• [Saved entries]

◆ ◆ ◆ ◆ ◆ ◆ ◆

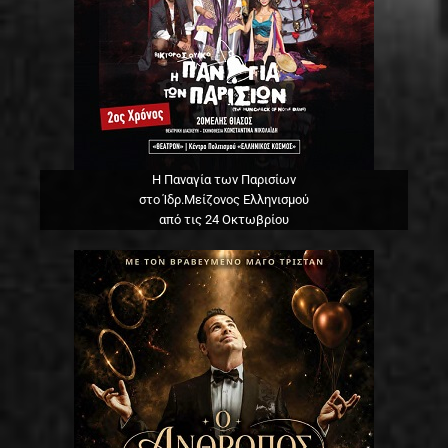
Η Παναγία των Παρισίων
στο Ίδρ.Μείζονος Ελληνισμού
από τις 24 Οκτωβρίου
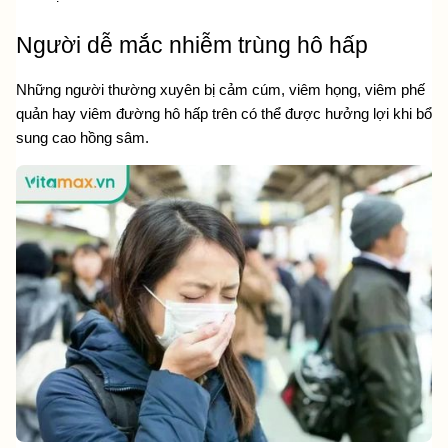
Người dễ mắc nhiễm trùng hô hấp
Những người thường xuyên bị cảm cúm, viêm họng, viêm phế 
quản hay viêm đường hô hấp trên có thể được hưởng lợi khi bổ 
sung cao hồng sâm.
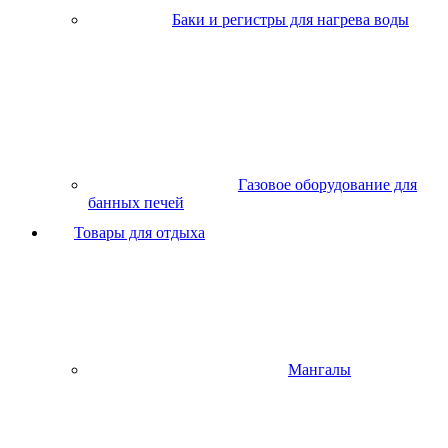
Баки и регистры для нагрева воды
Газовое оборудование для
банных печей
Товары для отдыха
Мангалы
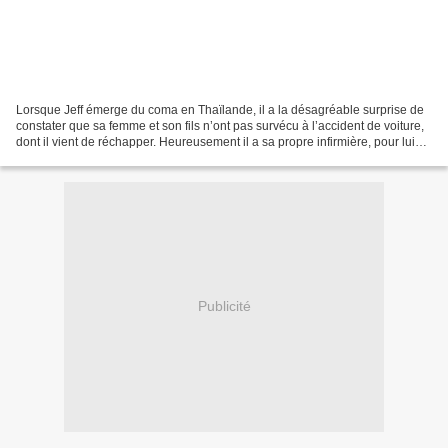
Lorsque Jeff émerge du coma en Thaïlande, il a la désagréable surprise de
constater que sa femme et son fils n’ont pas survécu à l’accident de voiture,
dont il vient de réchapper. Heureusement il a sa propre infirmière, pour lui
tout seul, Choï, et elle...
Publicité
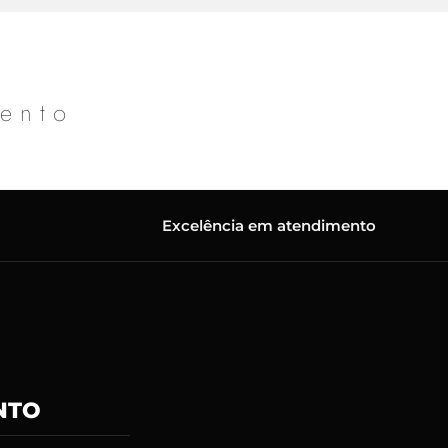
mento
Excelência em atendimento
NTO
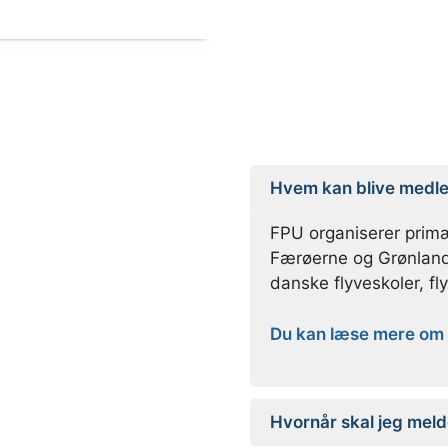
Hvem kan blive medl
FPU organiserer primæ
Færøerne og Grønland 
danske flyveskoler, fl
Du kan læse mere om 
Hvornår skal jeg meld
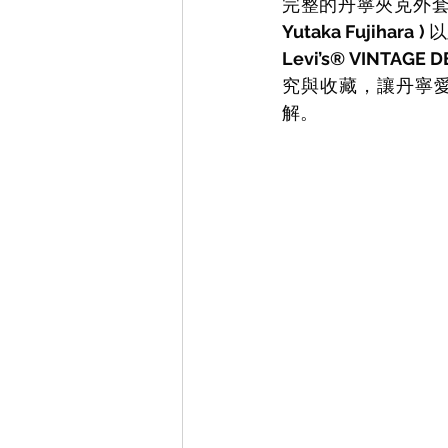
完整的丹寧夾克外套近代
Yutaka Fujihara ) 
以
Levi’s®︎ VINTAGE D
究與收藏，讓丹寧愛
解。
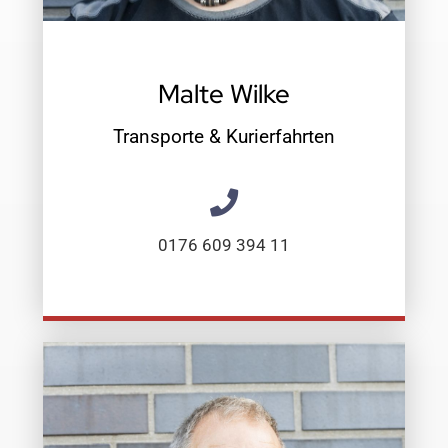
Malte Wilke
Transporte & Kurierfahrten
0176 609 394 11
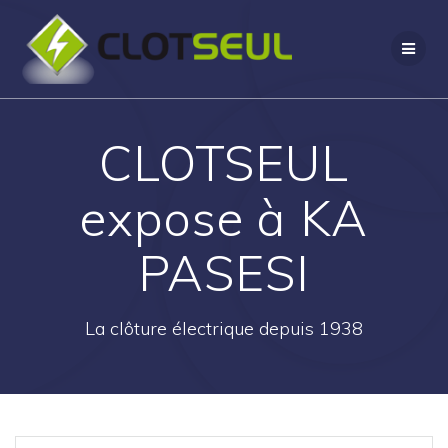
Passer
au
contenu
CLOTSEUL
expose à KA
PASESI
La clôture électrique depuis 1938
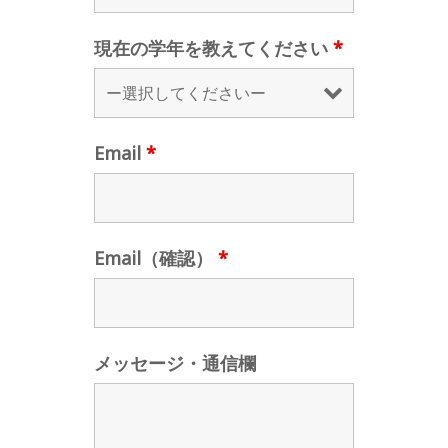
現在の学年を教えてください
*
Email
*
Email（確認）
*
メッセージ・通信欄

◆ ◆ ◆ ◆ ◆ ◆ ◆

• [EXERCISE AIM] If a line of the data contains the string "viêm", count it; then give the total alone.

• [RESPONSE TO THE EXERCISE] 2